I think particularly revealing here is how quickly companies changed their behaviour when faced with direct consequences. This exposes the lie that denied claims are unfortunate necessities rather than choices made to maximise profit. The instant shift toward approving more claims proves these companies could always afford to provide care – they simply chose not to while the costs of their violence remained externalised onto the working class. At every possible moment, these corporate giants seek only to extract the maximum profit from us, all of us, yes you – dear reader, even your “wannabe millionaire friends” – we are all screwed over by billionaires and corporate giants. We created these machines of toxic destruction, and we empower their lackeys – the sycophantic narcissists that populate management in our institutions, corporations, and governments. Like a cancer they have grown and subsumed everything good, wholesome, healthy, and positive about the world – to the extent that our planet is dying.

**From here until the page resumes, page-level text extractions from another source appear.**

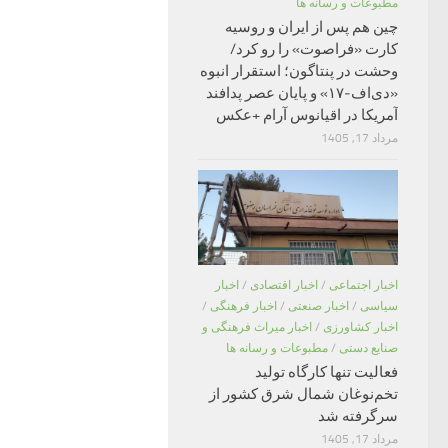
مطبوعات و رسانه ها
چین هم پس از ایران و روسیه
کارت «فراصوت» را رو کرد/
وحشت در پنتاگون؛ استقرار انبوه
«دی‌اف‑۱۷» و پایان عصر پدافند
آمریکا در اقیانوس آرام +عکس
مرداد 17, 1405
اخبار اجتماعی
/
اخبار اقتصادی
/
اخبار
سیاسی
/
اخبار صنعتی
/
اخبار فرهنگی
/
اخبار کشاورزی
/
اخبار میراث فرهنگی و
صنایع دستی
/
مطبوعات و رسانه ها
فعالیت تنها کارگاه تولید
تخم‌نوغان شمال شرق کشور از
سرگرفته شد
مرداد 17, 1405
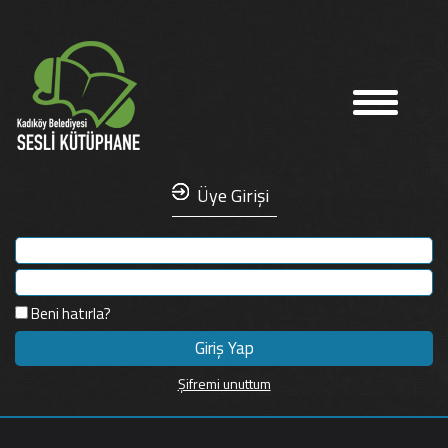
Üye Girişi
Beni hatırla?
Şifremi unuttum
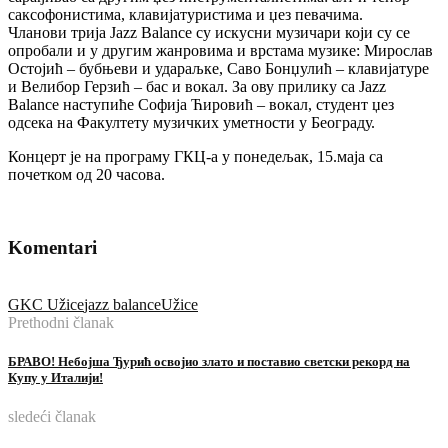
саксофонистима, клавијатуристима и џез певачима.
Чланови трија Jazz Balance су искусни музичари који су се
опробали и у другим жанровима и врстама музике: Мирослав
Остојић – бубњеви и удараљке, Саво Бонџулић – клавијатуре
и Велибор Герзић – бас и вокал. За ову прилику са Jazz
Balance наступиће Софија Ћировић – вокал, студент џез
одсека на Факултету музичких уметности у Београду.
Концерт је на програму ГКЦ-а у понедељак, 15.маја са
почетком од 20 часова.
Komentari
GKC Užice
jazz balance
Užice
Prethodni članak
БРАВО! Небојша Ђурић освојио злато и поставио светски рекорд на
Купу у Италији!
sledeći članak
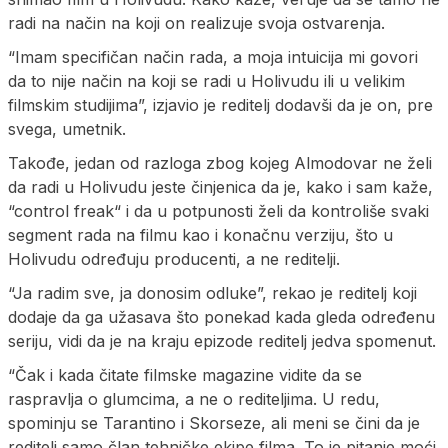
radi na način na koji on realizuje svoja ostvarenja.
“Imam specifičan način rada, a moja intuicija mi govori
da to nije način na koji se radi u Holivudu ili u velikim
filmskim studijima”, izjavio je reditelj dodavši da je on, pre
svega, umetnik.
Takođe, jedan od razloga zbog kojeg Almodovar ne želi
da radi u Holivudu jeste činjenica da je, kako i sam kaže,
“control freak“ i da u potpunosti želi da kontroliše svaki
segment rada na filmu kao i konačnu verziju, što u
Holivudu određuju producenti, a ne reditelji.
“Ja radim sve, ja donosim odluke”, rekao je reditelj koji
dodaje da ga užasava što ponekad kada gleda određenu
seriju, vidi da je na kraju epizode reditelj jedva spomenut.
“Čak i kada čitate filmske magazine vidite da se
raspravlja o glumcima, a ne o rediteljima. U redu,
spominju se Tarantino i Skorseze, ali meni se čini da je
reditelj samo član tehničke ekipe filma. To je pitanje moći.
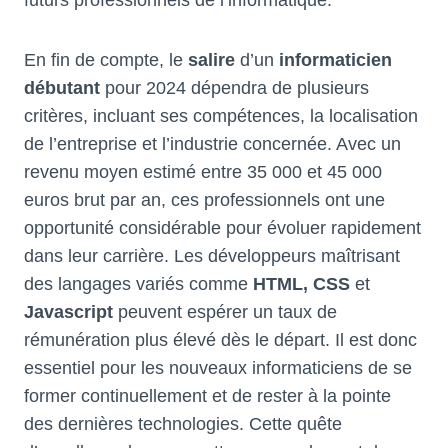
futurs professionnels de l’informatique.
En fin de compte, le
salire
d’un
informaticien
débutant
pour 2024 dépendra de plusieurs
critères, incluant ses compétences, la localisation
de l’entreprise et l’industrie concernée. Avec un
revenu moyen estimé entre 35 000 et 45 000
euros brut par an, ces professionnels ont une
opportunité considérable pour évoluer rapidement
dans leur carrière. Les développeurs maîtrisant
des langages variés comme
HTML, CSS
et
Javascript
peuvent espérer un taux de
rémunération plus élevé dès le départ. Il est donc
essentiel pour les nouveaux informaticiens de se
former continuellement et de rester à la pointe
des dernières technologies. Cette quête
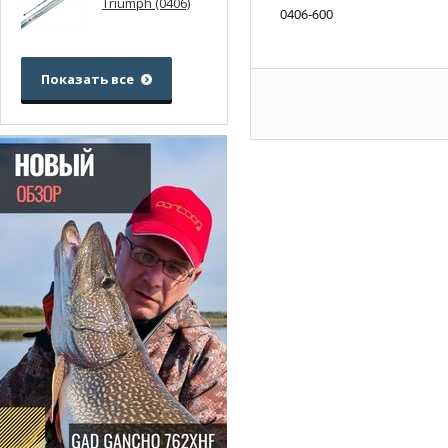
Triumph (0406)
0406-600
Показать все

The ruling class’s reaction also illuminates how democracy under capitalism is conditional. When electoral politics and permitted forms of protest fail to protect human life, and people feel driven to direct action, we see how quickly the system drops its democratic pretence [3]. The same voices who justify the violence of poverty, houselessness, and denied healthcare suddenly become deeply concerned with “law and order” when the 1% face consequences.

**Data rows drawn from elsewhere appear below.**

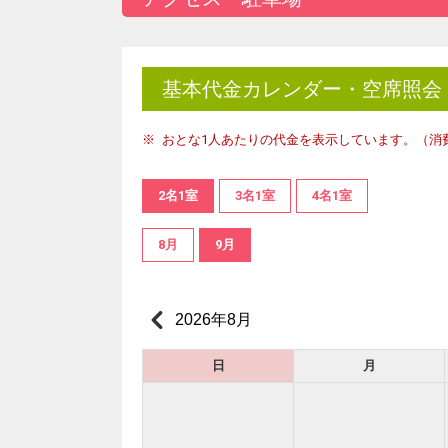
基本代金カレンダー・空席照会
おとな1人あたりの代金を表示しています。（消
2名1室
3名1室
4名1室
8月
9月
フ
2026年8月
日
月
フリ
JR
当社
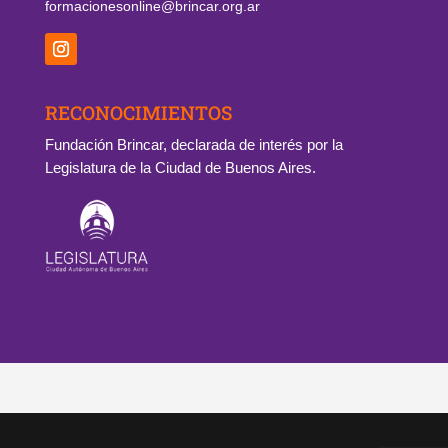
formacionesonline@brincar.org.ar
RECONOCIMIENTOS
Fundación Brincar, declarada de interés por la
Legislatura de la Ciudad de Buenos Aires.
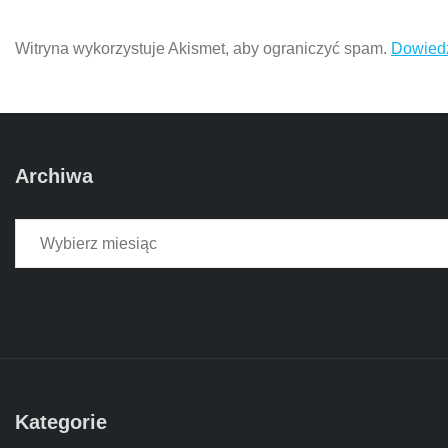
Witryna wykorzystuje Akismet, aby ograniczyć spam.
Dowiedz
Archiwa
Archiwa
Kategorie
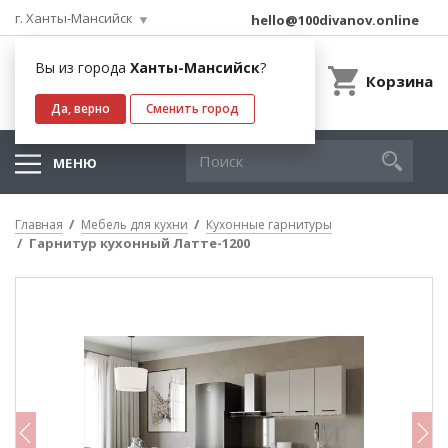
г. Ханты-Мансийск
hello@100divanov.online
Вы из города
Ханты-Мансийск
?
Корзина
Да, верно
Сменить город
МЕНЮ
Главная
Мебель для кухни
Кухонные гарнитуры
Гарнитур кухонный Латте-1200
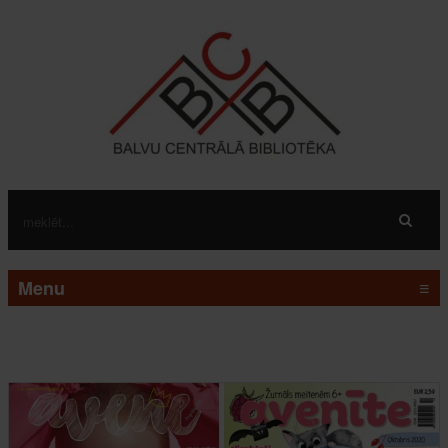
Menu
≡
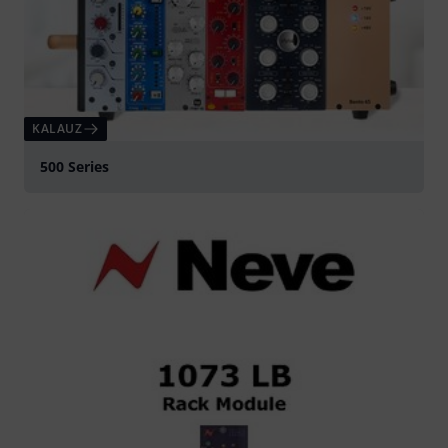
KALAUZ
500 Series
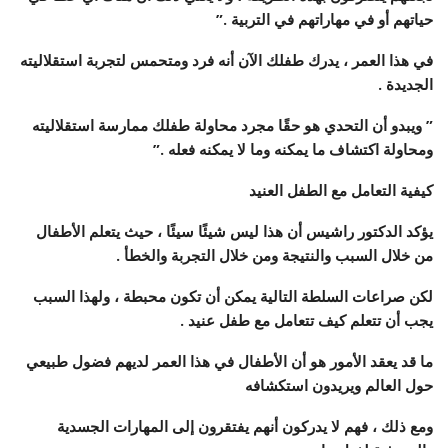
حياتهم أو في مهاراتهم في التربية .”
في هذا العمر ، يدرك طفلك الآن أنه فرد ومتحمس لتجربة استقلاليته
الجديدة .
” ويبدو أن التحدي هو حقًا مجرد محاولة طفلك ممارسة استقلاليته
ومحاولة اكتشاف ما يمكنه وما لا يمكنه فعله .”
كيفية التعامل مع الطفل العنيد
يؤكد الدكتور راشيس أن هذا ليس شيئًا سيئًا ، حيث يتعلم الأطفال
من خلال السبب والنتيجة ومن خلال التجربة والخطأ .
لكن صراعات السلطة التالية يمكن أن تكون محبطة ، ولهذا السبب
يجب أن تتعلم كيف تتعامل مع طفل عنيد .
ما قد يعقد الأمور هو أن الأطفال في هذا العمر لديهم فضول طبيعي
حول العالم ويريدون استكشافه
ومع ذلك ، فهم لا يدركون أنهم يفتقرون إلى المهارات الجسدية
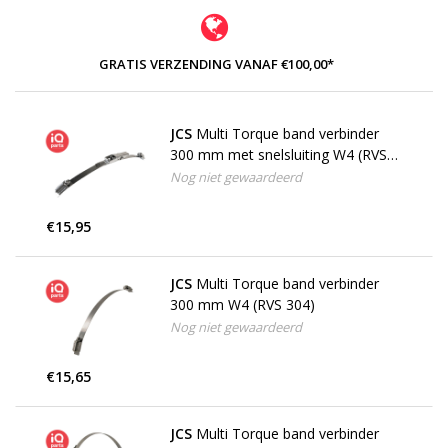
GRATIS VERZENDING VANAF €100,00*
JCS
Multi Torque band verbinder
300 mm met snelsluiting W4 (RVS
304)
Nog niet gewaardeerd
€15,95
JCS
Multi Torque band verbinder
300 mm W4 (RVS 304)
Nog niet gewaardeerd
€15,65
JCS
Multi Torque band verbinder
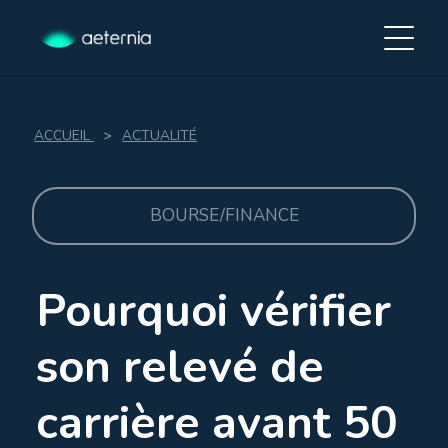
ACCUEIL
>
ACTUALITÉ
BOURSE/FINANCE
Pourquoi vérifier
son relevé de
carrière avant 50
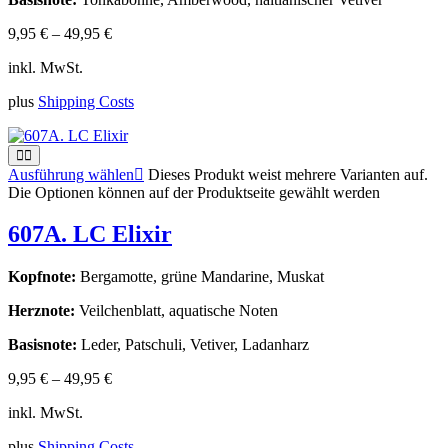
9,95
€
–
49,95
€
inkl. MwSt.
plus
Shipping Costs
Ausführung wählen
Dieses Produkt weist mehrere Varianten auf.
Die Optionen können auf der Produktseite gewählt werden
607A. LC Elixir
Kopfnote:
Bergamotte, grüne Mandarine, Muskat
Herznote:
Veilchenblatt, aquatische Noten
Basisnote:
Leder, Patschuli, Vetiver, Ladanharz
9,95
€
–
49,95
€
inkl. MwSt.
plus
Shipping Costs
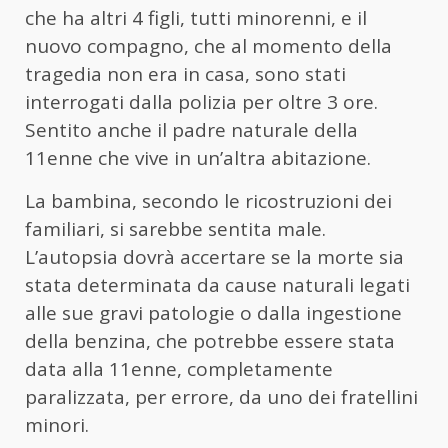
che ha altri 4 figli, tutti minorenni, e il
nuovo compagno, che al momento della
tragedia non era in casa, sono stati
interrogati dalla polizia per oltre 3 ore.
Sentito anche il padre naturale della
11enne che vive in un’altra abitazione.
La bambina, secondo le ricostruzioni dei
familiari, si sarebbe sentita male.
L’autopsia dovrà accertare se la morte sia
stata determinata da cause naturali legati
alle sue gravi patologie o dalla ingestione
della benzina, che potrebbe essere stata
data alla 11enne, completamente
paralizzata, per errore, da uno dei fratellini
minori.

This moment forces us to grapple with uncomfortable questions about how change happens in a system designed to prevent it. While we cannot advocate violence, we must acknowledge how the system’s inherent violence – from denied healthcare to ecological collapse – creates conditions where people feel they have no other recourse. The fact that a single action produced more concrete positive change than decades of permitted resistance reveals the bankruptcy of working only within the system’s approved channels. And that is perhaps the most terrible part of all – in order to defeat this violent, disgusting system, the response that works seems to be more violence?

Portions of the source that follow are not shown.